TASK DIRECTIONS:
Reproduce the entries exactly, but keep the pictures out of the copy.

EXCERPTED DATA:

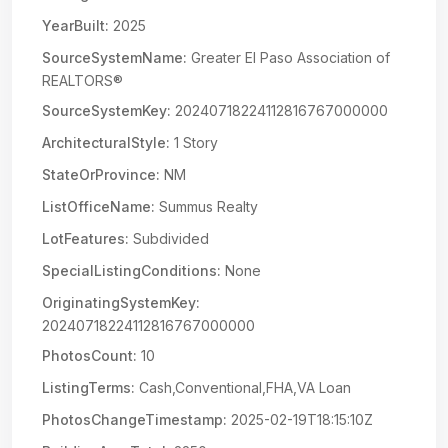
YearBuilt:
2025
SourceSystemName:
Greater El Paso Association of
REALTORS®
SourceSystemKey:
20240718224112816767000000
ArchitecturalStyle:
1 Story
StateOrProvince:
NM
ListOfficeName:
Summus Realty
LotFeatures:
Subdivided
SpecialListingConditions:
None
OriginatingSystemKey:
20240718224112816767000000
PhotosCount:
10
ListingTerms:
Cash,Conventional,FHA,VA Loan
PhotosChangeTimestamp:
2025-02-19T18:15:10Z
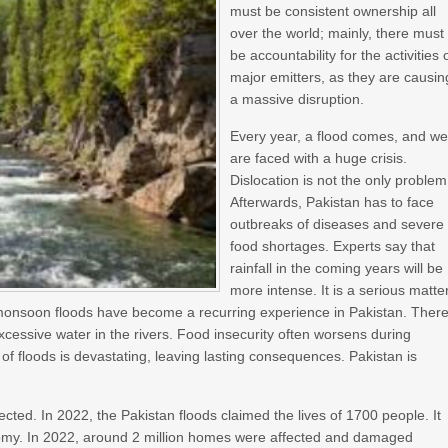
must be consistent ownership all
over the world; mainly, there must
be accountability for the activities 
major emitters, as they are causin
a massive disruption.
Every year, a flood comes, and w
are faced with a huge crisis.
Dislocation is not the only problem
Afterwards, Pakistan has to face
outbreaks of diseases and severe
food shortages. Experts say that
rainfall in the coming years will be
more intense. It is a serious matter
 monsoon floods have become a recurring experience in Pakistan. Ther
excessive water in the rivers. Food insecurity often worsens during
f floods is devastating, leaving lasting consequences. Pakistan is
ected. In 2022, the Pakistan floods claimed the lives of 1700 people. It
nomy. In 2022, around 2 million homes were affected and damaged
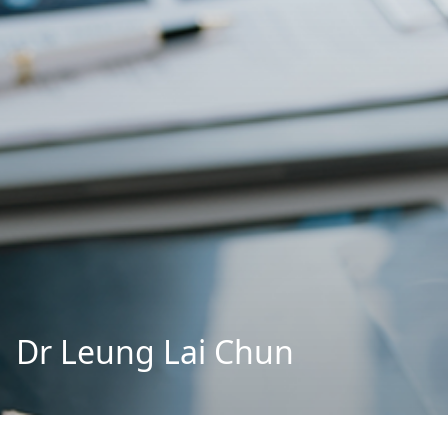
Dr Leung Lai Chun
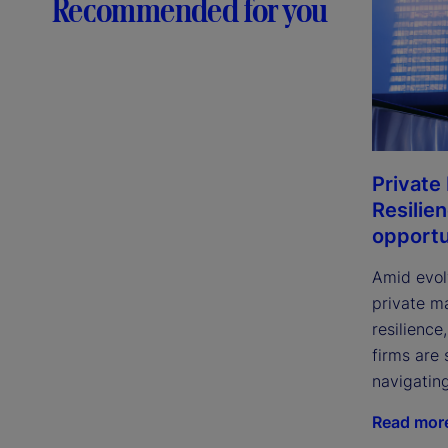
Recommended for you
Private
Resilie
opportu
Amid evol
private m
resilience
firms are 
navigatin
Read mor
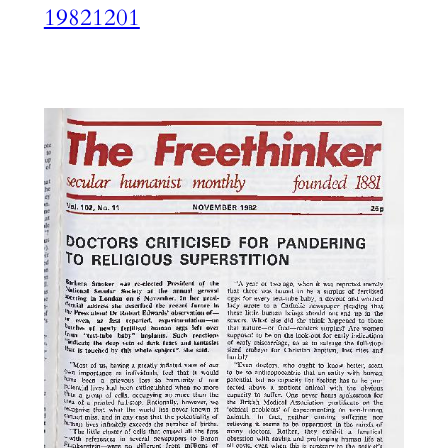
19821201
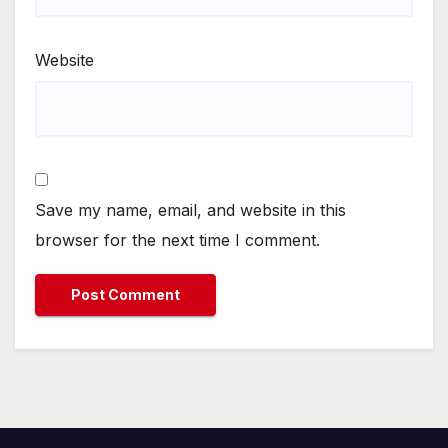
Website
Save my name, email, and website in this
browser for the next time I comment.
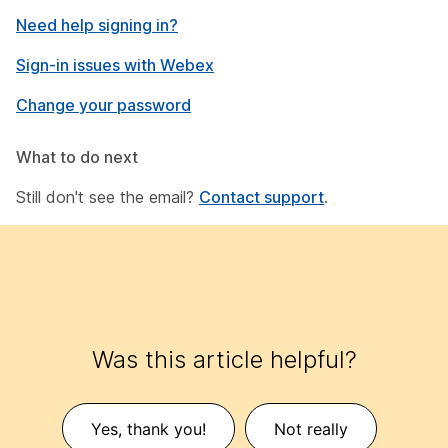
Need help signing in?
Sign-in issues with Webex
Change your password
What to do next
Still don't see the email?
Contact support
.
Was this article helpful?
Yes, thank you!
Not really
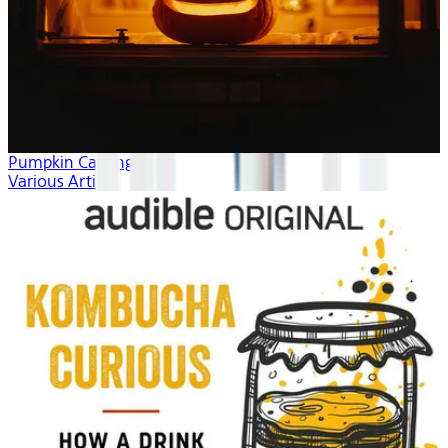
Pumpkin Carving
Various Artists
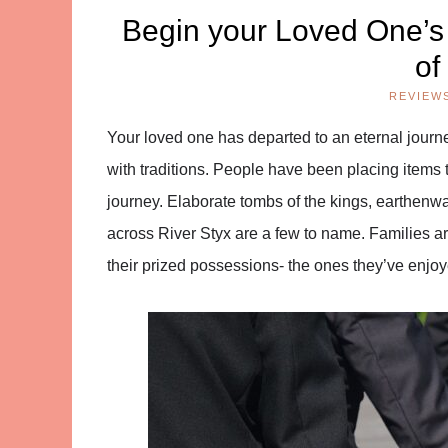
Begin your Loved One’s
of
REVIEW
Your loved one has departed to an eternal journe
with traditions. People have been placing items to
journey. Elaborate tombs of the kings, earthenwa
across River Styx are a few to name. Families a
their prized possessions- the ones they’ve enjoye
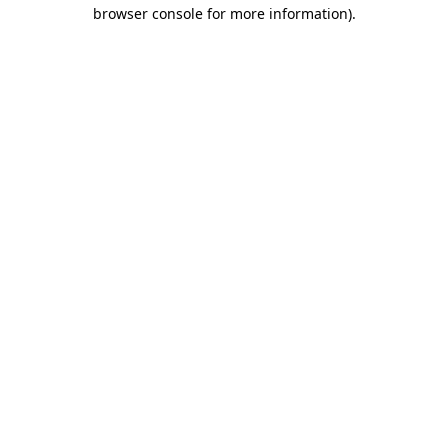
browser console for more information)
.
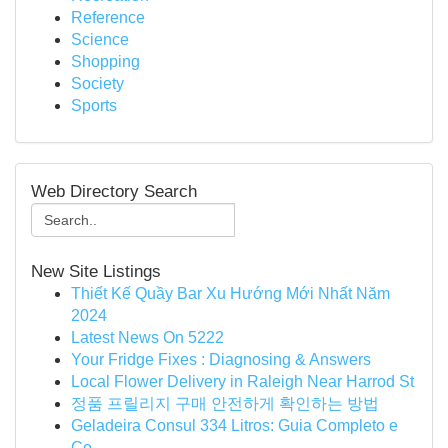
Reference
Science
Shopping
Society
Sports
Web Directory Search
New Site Listings
Thiết Kế Quầy Bar Xu Hướng Mới Nhất Năm
2024
Latest News On 5222
Your Fridge Fixes : Diagnosing & Answers
Local Flower Delivery in Raleigh Near Harrod St
정품 프릴리지 구매 안전하게 확인하는 방법
Geladeira Consul 334 Litros: Guia Completo e
Co...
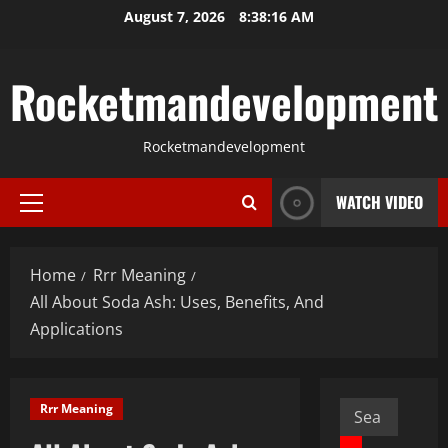
Skip
August 7, 2026
8:38:17 AM
to
content
Rocketmandevelopment
Rocketmandevelopment
WATCH VIDEO
Primary
Menu
Home
Rrr Meaning
All About Soda Ash: Uses, Benefits, And
Applications
Search
Rrr Meaning
for:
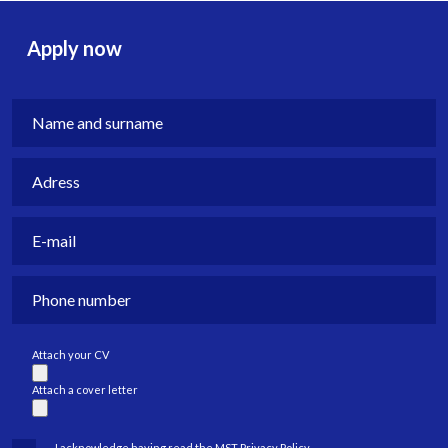
Apply now
Attach your CV
Attach a cover letter
I acknowledge having read the MST Privacy Policy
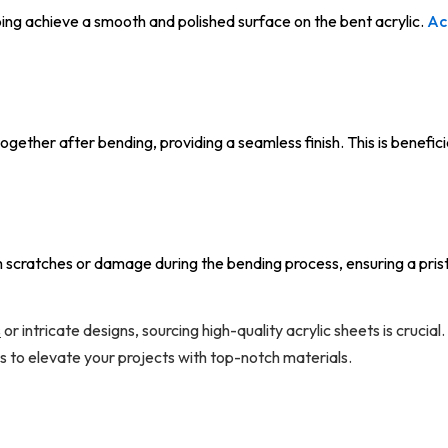
ping achieve a smooth and polished surface on the bent acrylic.
Ac
ogether after bending, providing a seamless finish. This is benefici
 scratches or damage during the bending process, ensuring a pristi
s
or intricate designs, sourcing high-quality acrylic sheets is crucial
s to elevate your projects with top-notch materials.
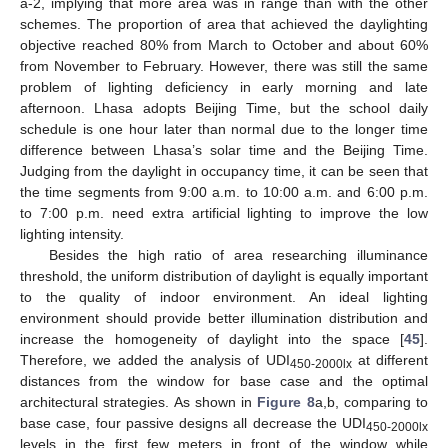
a-2, implying that more area was in range than with the other
schemes. The proportion of area that achieved the daylighting
objective reached 80% from March to October and about 60%
from November to February. However, there was still the same
problem of lighting deficiency in early morning and late
afternoon. Lhasa adopts Beijing Time, but the school daily
schedule is one hour later than normal due to the longer time
difference between Lhasa’s solar time and the Beijing Time.
Judging from the daylight in occupancy time, it can be seen that
the time segments from 9:00 a.m. to 10:00 a.m. and 6:00 p.m.
to 7:00 p.m. need extra artificial lighting to improve the low
lighting intensity.
Besides the high ratio of area researching illuminance
threshold, the uniform distribution of daylight is equally important
to the quality of indoor environment. An ideal lighting
environment should provide better illumination distribution and
increase the homogeneity of daylight into the space [
45
].
Therefore, we added the analysis of UDI
at different
450-2000
lx
distances from the window for base case and the optimal
architectural strategies. As shown in
Figure 8
a,b, comparing to
base case, four passive designs all decrease the UDI
450-2000
lx
levels in the first few meters in front of the window while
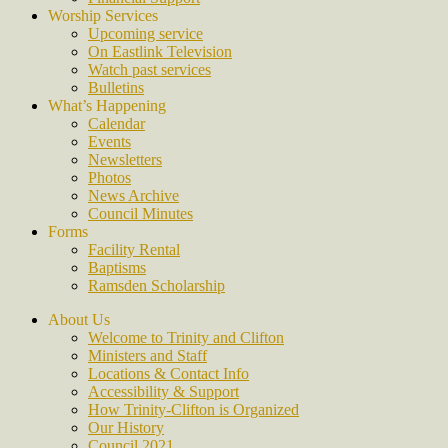
Worship Services
Upcoming service
On Eastlink Television
Watch past services
Bulletins
What’s Happening
Calendar
Events
Newsletters
Photos
News Archive
Council Minutes
Forms
Facility Rental
Baptisms
Ramsden Scholarship
About Us
Welcome to Trinity and Clifton
Ministers and Staff
Locations & Contact Info
Accessibility & Support
How Trinity-Clifton is Organized
Our History
Council 2021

EXERCISE ANSWER:
YearBuilt:
2025
SourceSystemName:
Greater El Paso Association of
REALTORS®
SourceSystemKey:
20240718224112816767000000
ArchitecturalStyle:
1 Story
StateOrProvince:
NM
ListOfficeName:
Summus Realty
LotFeatures:
Subdivided
SpecialListingConditions:
None
OriginatingSystemKey:
20240718224112816767000000
PhotosCount:
10
ListingTerms:
Cash,Conventional,FHA,VA Loan
PhotosChangeTimestamp:
2025-02-19T18:15:10Z
must be consistent ownership all
over the world; mainly, there must
be accountability for the activities 
major emitters, as they are causin
a massive disruption.
Every year, a flood comes, and w
are faced with a huge crisis.
Dislocation is not the only problem
Afterwards, Pakistan has to face
outbreaks of diseases and severe
food shortages. Experts say that
rainfall in the coming years will be
more intense. It is a serious matter
 monsoon floods have become a recurring experience in Pakistan. Ther
excessive water in the rivers. Food insecurity often worsens during
f floods is devastating, leaving lasting consequences. Pakistan is
ected. In 2022, the Pakistan floods claimed the lives of 1700 people. It
nomy. In 2022, around 2 million homes were affected and damaged
Dr Leung Lai Chun
Recommended for you
Private
Resilie
opportu
Amid evol
private m
resilience
firms are 
navigatin
Read mor
19821201
Website
Save my name, email, and website in this
browser for the next time I comment.
Need help signing in?
Sign-in issues with Webex
Change your password
What to do next
Still don't see the email?
Contact support
.
Was this article helpful?
Yes, thank you!
Not really
Pumpkin Carving
Various Artists
Begin your Loved One’s
of
REVIEW
Your loved one has departed to an eternal journe
with traditions. People have been placing items to
journey. Elaborate tombs of the kings, earthenwa
across River Styx are a few to name. Families a
their prized possessions- the ones they’ve enjoye
browser console for more information)
.
Reference
Science
Shopping
Society
Sports
Web Directory Search
New Site Listings
Thiết Kế Quầy Bar Xu Hướng Mới Nhất Năm
2024
Latest News On 5222
Your Fridge Fixes : Diagnosing & Answers
Local Flower Delivery in Raleigh Near Harrod St
정품 프릴리지 구매 안전하게 확인하는 방법
Geladeira Consul 334 Litros: Guia Completo e
Co...
Skip
August 7, 2026
8:38:17 AM
to
content
Rocketmandevelopment
Rocketmandevelopment
WATCH VIDEO
Primary
Menu
Home
Rrr Meaning
All About Soda Ash: Uses, Benefits, And
Applications
Search
Rrr Meaning
for:
Apply now
Attach your CV
Attach a cover letter
I acknowledge having read the MST Privacy Policy
ping achieve a smooth and polished surface on the bent acrylic.
Ac
ogether after bending, providing a seamless finish. This is benefici
 scratches or damage during the bending process, ensuring a pristi
s
or intricate designs, sourcing high-quality acrylic sheets is crucial
s to elevate your projects with top-notch materials.
a-2, implying that more area was in range than with the other
schemes. The proportion of area that achieved the daylighting
objective reached 80% from March to October and about 60%
from November to February. However, there was still the same
problem of lighting deficiency in early morning and late
afternoon. Lhasa adopts Beijing Time, but the school daily
schedule is one hour later than normal due to the longer time
difference between Lhasa’s solar time and the Beijing Time.
Judging from the daylight in occupancy time, it can be seen that
the time segments from 9:00 a.m. to 10:00 a.m. and 6:00 p.m.
to 7:00 p.m. need extra artificial lighting to improve the low
lighting intensity.
Besides the high ratio of area researching illuminance
threshold, the uniform distribution of daylight is equally important
to the quality of indoor environment. An ideal lighting
environment should provide better illumination distribution and
increase the homogeneity of daylight into the space [
45
].
Therefore, we added the analysis of UDI
at different
450-2000
lx
distances from the window for base case and the optimal
architectural strategies. As shown in
Figure 8
a,b, comparing to
base case, four passive designs all decrease the UDI
450-2000
lx
levels in the first few meters in front of the window while
Worship Services
Upcoming service
On Eastlink Television
Watch past services
Bulletins
What’s Happening
Calendar
Events
Newsletters
Photos
News Archive
Council Minutes
Forms
Facility Rental
Baptisms
Ramsden Scholarship
About Us
Welcome to Trinity and Clifton
Ministers and Staff
Locations & Contact Info
Accessibility & Support
How Trinity-Clifton is Organized
Our History
Council 2021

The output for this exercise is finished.